Your two given formats for Canadian postal code have a pattern. This can be expressed as regular expression (regex):

regex	example match	variant
[A-Z]\d[A-Z]\d[A-Z]\d	A1A1A1	without spaces
[A-Z]\d[A-Z]\s\d[A-Z]\d	A1A1 A1	with a space between parts

Where:

• [A-Z] represents an uppercase letter A through Z
• \d represents a digit from 0 to 9
• \s represents a whitespace character

Improved regex, test the demo on regex101:

^[A-Z]\d[A-Z]\d\s?[A-Z]\d$

• Surround the regex with ^ and $ to match complete line from start (^) to end ($)
• The added qunatifier on \s means zero or one whitespace (\s?). Can also replace by using the greedy quantifier * for zero or multiple (any).

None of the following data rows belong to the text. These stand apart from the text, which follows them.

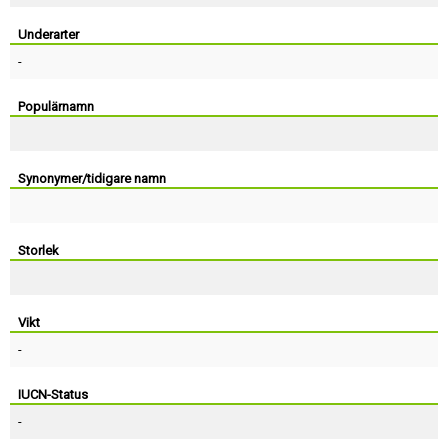
Skapa konto
Underarter
-
Populärnamn
Synonymer/tidigare namn
Storlek
Vikt
-
IUCN-Status
-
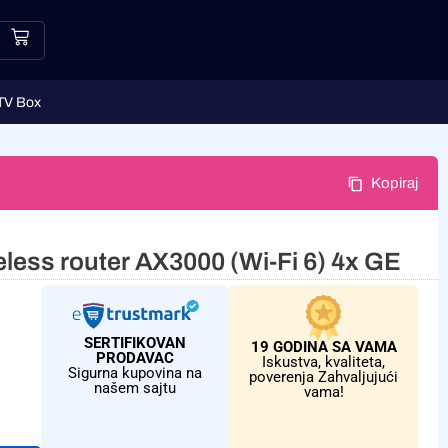
TV Box
Kopiraj
less router AX3000 (Wi-Fi 6) 4x GE
SERTIFIKOVAN
19 GODINA SA VAMA
PRODAVAC
Iskustva, kvaliteta,
Sigurna kupovina na
poverenja Zahvaljujući
našem sajtu
vama!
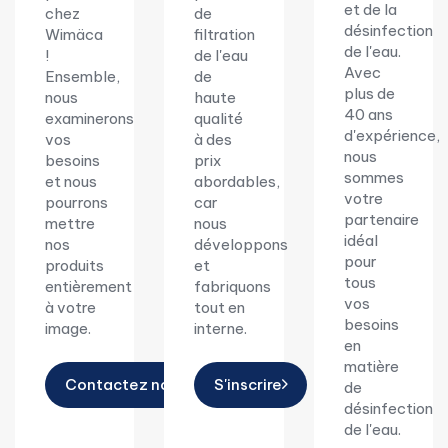
et de la
chez
de
désinfection
Wimäca
filtration
de l'eau.
!
de l'eau
Avec
Ensemble,
de
plus de
nous
haute
40 ans
examinerons
qualité
d'expérience,
vos
à des
nous
besoins
prix
sommes
et nous
abordables,
votre
pourrons
car
partenaire
mettre
nous
idéal
nos
développons
pour
produits
et
tous
entièrement
fabriquons
vos
à votre
tout en
besoins
image.
interne.
en
matière
Contactez nous
S'inscrire
de
désinfection
de l'eau.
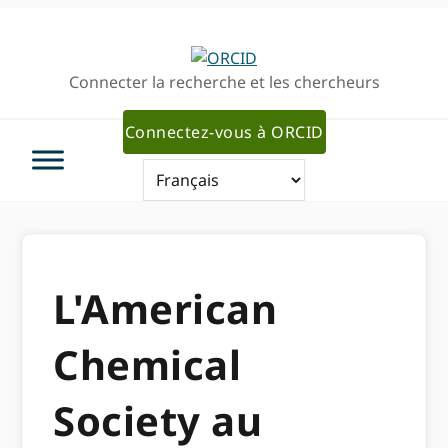
Passer
Passer
à
au
la
contenu
Connecter la recherche et les chercheurs
navigation
principal
principale
Connectez-vous à ORCID
L'American
Chemical
Society au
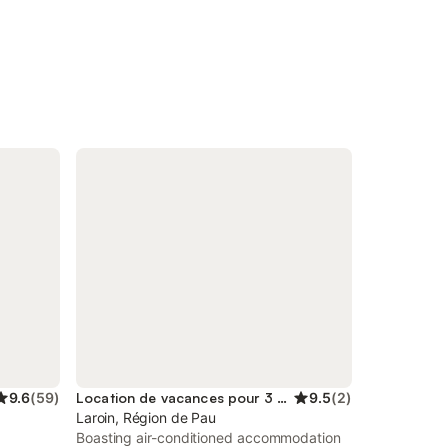
9.6
(
59
)
Location de vacances pour 3 personnes
9.5
(
2
)
Laroin, Région de Pau
n
Boasting air-conditioned accommodation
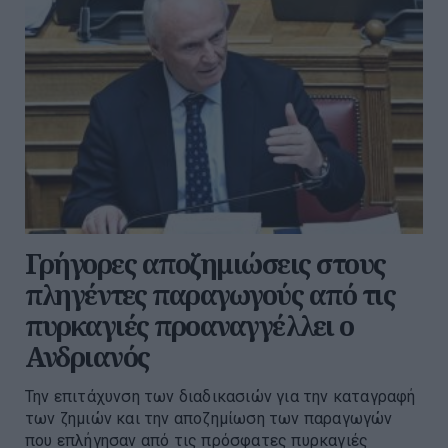
Γρήγορες αποζημιώσεις στους
πληγέντες παραγωγούς από τις
πυρκαγιές προαναγγέλλει ο
Ανδριανός
Την επιτάχυνση των διαδικασιών για την καταγραφή
των ζημιών και την αποζημίωση των παραγωγών
που επλήγησαν από τις πρόσφατες πυρκαγιές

Using this regex together with String.matches(regex) you can validate easily:

public static boolean isValidCanadianPostcode(String input) {
  return input.matches("^[A-Z]\\d[A-Z]\\d\\s?[A-Z]\\d$");
}

Note: For a correct regex inside a Java string we need to escape each backslash by another one (e.g. \s becomes \\s).

Answer 5

I would just use a regular expression here:

boolean isPostalCodeValid (String postalcode) {
    return postalcode.matches("^\\w\\d\\w\\d\\w\\d|\\w\\d\\w\\s\\d\\w\\d$"));
}

Demo here:

ideone

Answer 6

    public class validatePostalCodeTest {
    public static void main(String[] args) {
        Scanner kb = new Scanner(System.in);
        System.out.println("Please enter a Postcode:");
        while (kb.hasNext()){
            String posCode = kb.next();

            if (posCode.length()== 7){
                boolean valid = true;
                    char a = posCode.charAt(0);
                    char b = posCode.charAt(2);
                    char c = posCode.charAt(4);
                    char d = posCode.charAt(1);
                    char e = posCode.charAt(5);
                    char f = posCode.charAt(6);
                    char g = posCode.charAt(3);
                    if(! Character.isLetter(a))
                        valid = false; 
                    else if (! Character.isLetter(b))
                        valid = false;
                    else if (! Character.isLetter(c))
                        valid = false;
                    else if (! Character.isDigit(d))
                        valid = false;
                    else if (! Character.isDigit(e))
                        valid = false;
                    else if (! Character.isDigit(f))
                        valid = false;
                    else if (! Character.isWhitespace(g))
                        valid = false;

                if (valid) System.out.println("\nValid");
                else System.out.println("\nInvalid");
            }
            else if (posCode.length()== 6){
                boolean valid = true;
                    char a = posCode.charAt(0);
                    char b = posCode.charAt(2);
                    char c = posCode.charAt(4);
                    char d = posCode.charAt(1);
                    char e = posCode.charAt(3);
                    char f = posCode.charAt(5);
                    if(! Character.isLetter(a))
                        valid = false; 
                    else if (! Character.isLetter(b))
                        valid = false;
                    else if (! Character.isLetter(c))
                        valid = false;
                    else if (! Character.isDigit(d))
                        valid = false;
                    else if (! Character.isDigit(e))
                        valid = false;
                    else if (! Character.isDigit(f))
                        valid = false;

                if (valid) System.out.println("\nValid");
                else System.out.println("\nInvalid");
            }
else{
System.out.println("\nInvalid Length");
}

            System.out.println("\nPlease enter a Postcode:");
        }
        System.out.println("Program ending due to end-of-file");
    }

    }

Please try the above logic.I have optimized it.